Extracted page text data:
__________
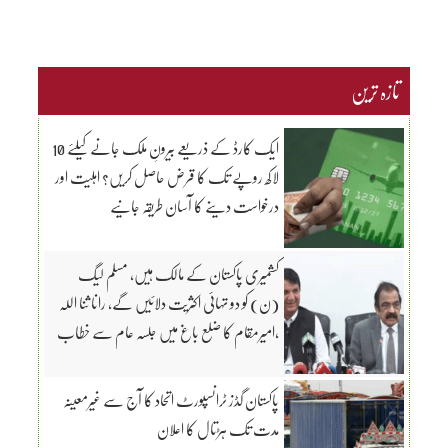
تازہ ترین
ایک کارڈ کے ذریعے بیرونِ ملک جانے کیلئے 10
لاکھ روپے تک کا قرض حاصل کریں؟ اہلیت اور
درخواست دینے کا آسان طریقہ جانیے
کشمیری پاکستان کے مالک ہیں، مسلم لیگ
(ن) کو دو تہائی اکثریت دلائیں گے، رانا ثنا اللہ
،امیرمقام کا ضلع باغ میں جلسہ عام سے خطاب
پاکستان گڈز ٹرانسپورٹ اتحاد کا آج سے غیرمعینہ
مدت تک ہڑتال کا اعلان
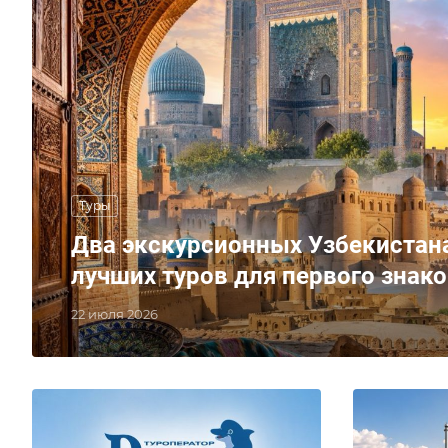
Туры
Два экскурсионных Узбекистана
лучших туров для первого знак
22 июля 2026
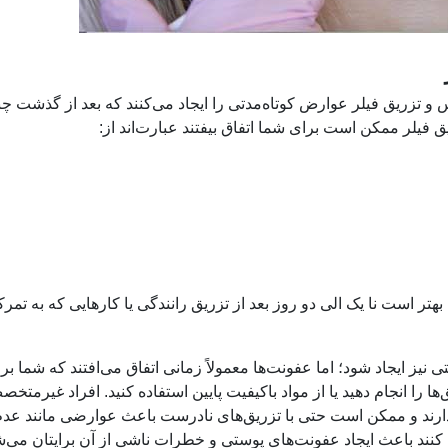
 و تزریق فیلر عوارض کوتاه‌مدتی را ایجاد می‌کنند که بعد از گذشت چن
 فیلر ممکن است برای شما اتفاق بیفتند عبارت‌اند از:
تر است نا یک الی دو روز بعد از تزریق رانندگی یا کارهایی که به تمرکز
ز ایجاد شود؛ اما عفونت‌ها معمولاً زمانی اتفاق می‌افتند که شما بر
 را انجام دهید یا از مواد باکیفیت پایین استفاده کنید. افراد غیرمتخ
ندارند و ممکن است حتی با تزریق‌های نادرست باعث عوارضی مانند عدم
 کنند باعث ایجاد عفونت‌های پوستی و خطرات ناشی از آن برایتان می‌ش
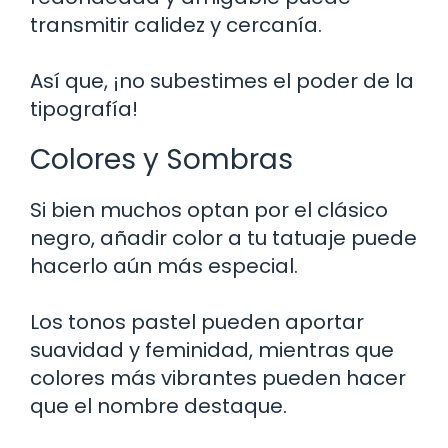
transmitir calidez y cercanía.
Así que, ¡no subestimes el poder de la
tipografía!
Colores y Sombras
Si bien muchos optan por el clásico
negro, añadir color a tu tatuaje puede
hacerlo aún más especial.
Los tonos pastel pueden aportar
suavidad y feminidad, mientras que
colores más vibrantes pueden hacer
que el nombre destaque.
__________
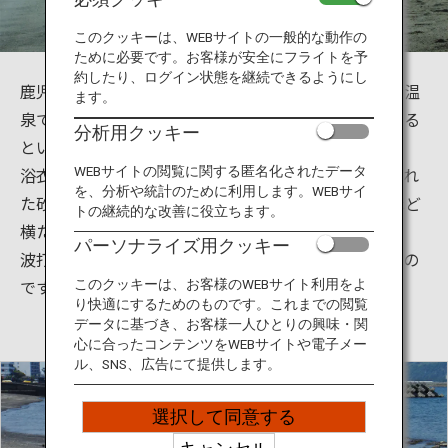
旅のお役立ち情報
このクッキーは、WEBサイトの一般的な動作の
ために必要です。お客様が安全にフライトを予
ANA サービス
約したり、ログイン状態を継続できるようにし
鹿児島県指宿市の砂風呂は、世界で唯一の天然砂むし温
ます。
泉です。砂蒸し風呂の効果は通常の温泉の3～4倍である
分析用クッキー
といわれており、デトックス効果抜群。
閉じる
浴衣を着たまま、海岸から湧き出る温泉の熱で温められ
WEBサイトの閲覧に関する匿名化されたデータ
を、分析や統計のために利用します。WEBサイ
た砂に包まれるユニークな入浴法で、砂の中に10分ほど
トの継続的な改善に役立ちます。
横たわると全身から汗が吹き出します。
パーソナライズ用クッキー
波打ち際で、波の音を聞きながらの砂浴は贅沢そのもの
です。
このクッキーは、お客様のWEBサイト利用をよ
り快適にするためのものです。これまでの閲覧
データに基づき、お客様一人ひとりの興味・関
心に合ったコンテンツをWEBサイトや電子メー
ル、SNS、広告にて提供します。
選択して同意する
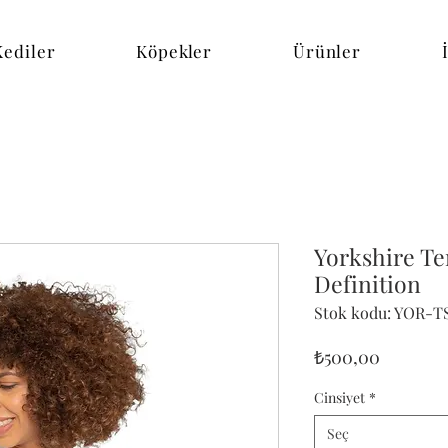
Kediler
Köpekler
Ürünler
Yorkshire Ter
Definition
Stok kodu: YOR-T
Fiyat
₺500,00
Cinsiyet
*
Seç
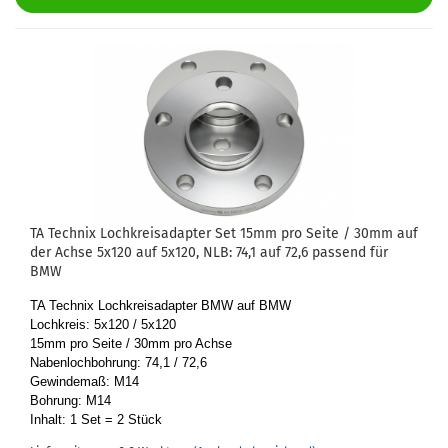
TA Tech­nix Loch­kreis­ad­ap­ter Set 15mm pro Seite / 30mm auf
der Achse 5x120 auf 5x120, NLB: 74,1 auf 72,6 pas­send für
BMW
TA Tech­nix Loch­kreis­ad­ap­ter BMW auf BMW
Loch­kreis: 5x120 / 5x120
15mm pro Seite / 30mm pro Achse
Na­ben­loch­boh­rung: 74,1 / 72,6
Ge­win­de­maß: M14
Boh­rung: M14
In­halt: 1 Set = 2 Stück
__________
Task directions: How many lines of these entries contain the string "Tech"? Reply with the number alone.

Exercise response: 2